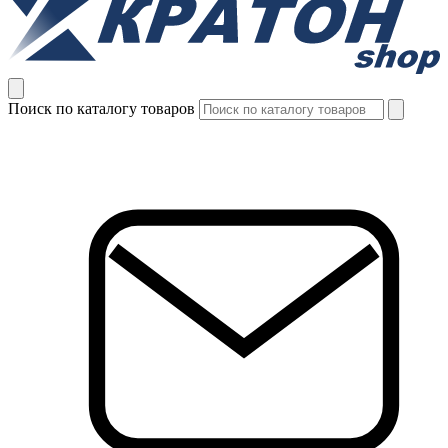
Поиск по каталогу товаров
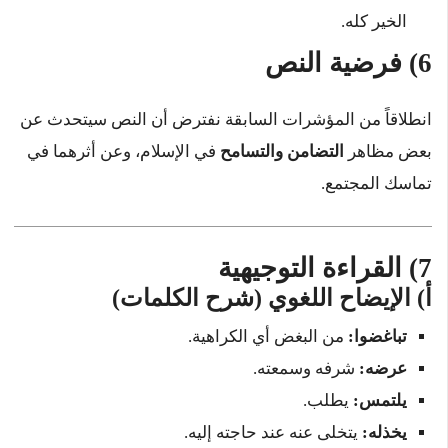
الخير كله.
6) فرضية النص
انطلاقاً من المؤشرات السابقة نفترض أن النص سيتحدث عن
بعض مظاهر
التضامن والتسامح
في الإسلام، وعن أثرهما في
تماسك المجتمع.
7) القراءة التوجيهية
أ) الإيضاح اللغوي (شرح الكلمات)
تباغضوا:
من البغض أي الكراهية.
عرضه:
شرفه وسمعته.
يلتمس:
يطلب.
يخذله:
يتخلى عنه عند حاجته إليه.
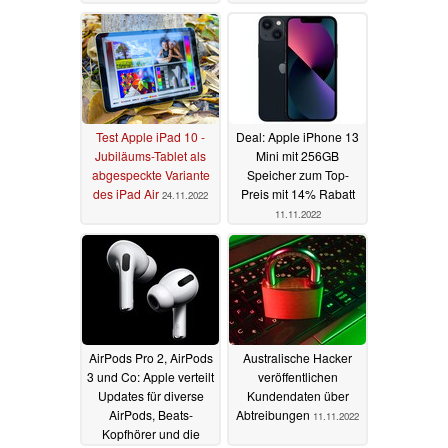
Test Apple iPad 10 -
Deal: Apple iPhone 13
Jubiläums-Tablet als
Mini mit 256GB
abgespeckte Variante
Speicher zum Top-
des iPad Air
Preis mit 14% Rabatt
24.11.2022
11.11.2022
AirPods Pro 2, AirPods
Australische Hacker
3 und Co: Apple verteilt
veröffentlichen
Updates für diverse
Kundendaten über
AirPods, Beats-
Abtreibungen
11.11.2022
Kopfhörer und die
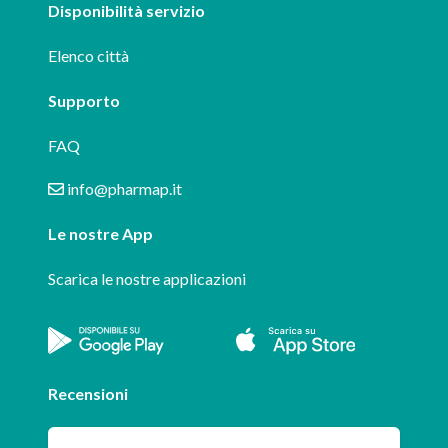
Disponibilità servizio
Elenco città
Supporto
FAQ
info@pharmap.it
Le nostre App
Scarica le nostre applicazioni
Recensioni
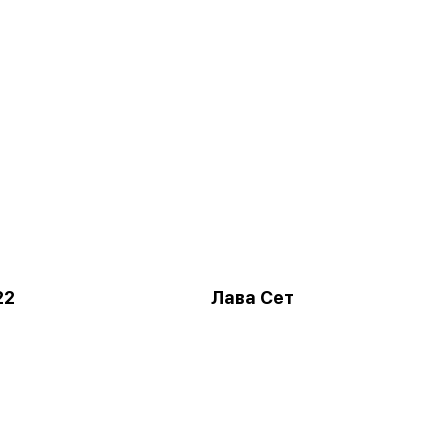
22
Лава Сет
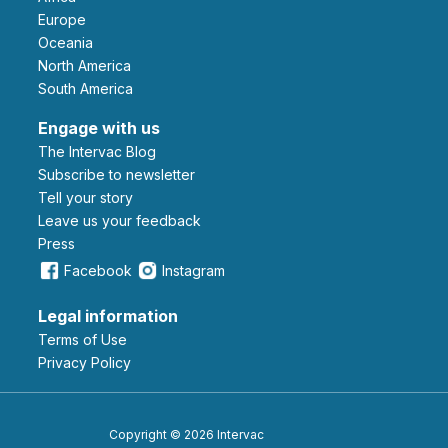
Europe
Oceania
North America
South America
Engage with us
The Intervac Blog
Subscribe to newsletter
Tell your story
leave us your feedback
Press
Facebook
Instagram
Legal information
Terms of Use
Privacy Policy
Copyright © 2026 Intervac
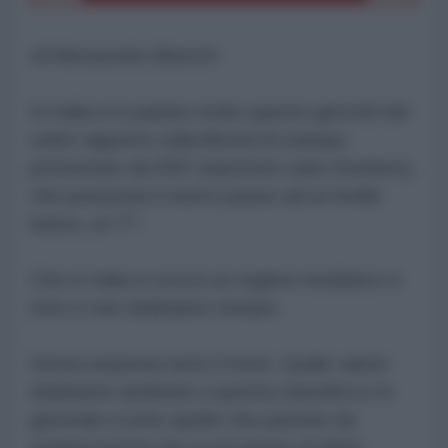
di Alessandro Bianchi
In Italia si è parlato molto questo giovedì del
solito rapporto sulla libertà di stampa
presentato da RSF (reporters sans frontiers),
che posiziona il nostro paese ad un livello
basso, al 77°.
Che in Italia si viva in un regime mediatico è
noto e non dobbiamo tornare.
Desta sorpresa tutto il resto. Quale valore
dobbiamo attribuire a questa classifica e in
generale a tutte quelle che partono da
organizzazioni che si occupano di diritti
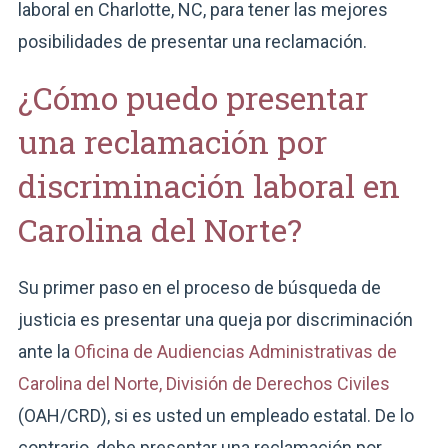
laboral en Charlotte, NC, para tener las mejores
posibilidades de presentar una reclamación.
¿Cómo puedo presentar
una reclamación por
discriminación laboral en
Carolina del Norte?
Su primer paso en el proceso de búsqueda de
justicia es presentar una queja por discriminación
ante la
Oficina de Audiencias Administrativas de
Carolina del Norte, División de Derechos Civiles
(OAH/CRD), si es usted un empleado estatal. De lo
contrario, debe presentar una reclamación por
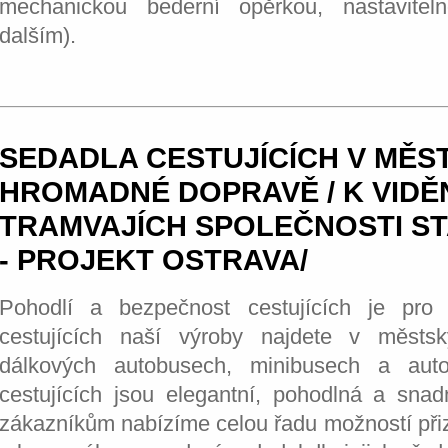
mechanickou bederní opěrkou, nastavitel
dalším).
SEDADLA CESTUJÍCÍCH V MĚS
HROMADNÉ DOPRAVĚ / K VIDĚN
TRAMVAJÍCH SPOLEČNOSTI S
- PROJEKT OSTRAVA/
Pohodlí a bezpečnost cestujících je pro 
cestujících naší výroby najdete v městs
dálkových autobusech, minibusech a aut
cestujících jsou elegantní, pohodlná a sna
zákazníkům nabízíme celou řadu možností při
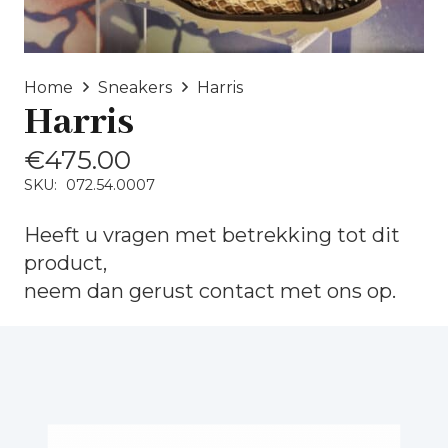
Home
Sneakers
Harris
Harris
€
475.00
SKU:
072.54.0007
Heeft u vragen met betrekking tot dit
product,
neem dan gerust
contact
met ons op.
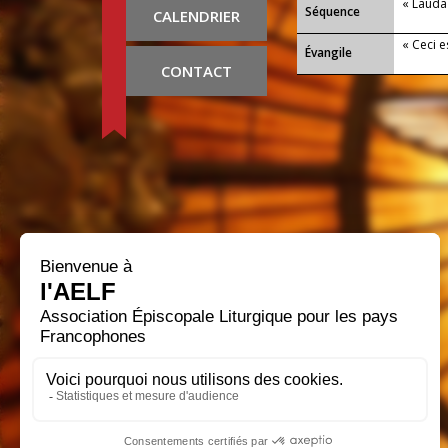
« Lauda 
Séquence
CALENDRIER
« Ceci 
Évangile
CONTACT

§ **Exercise directions**: Looking at the data above, work out how many lines contain "Carolina" and answer with the figure only.

§ **Response box**: 2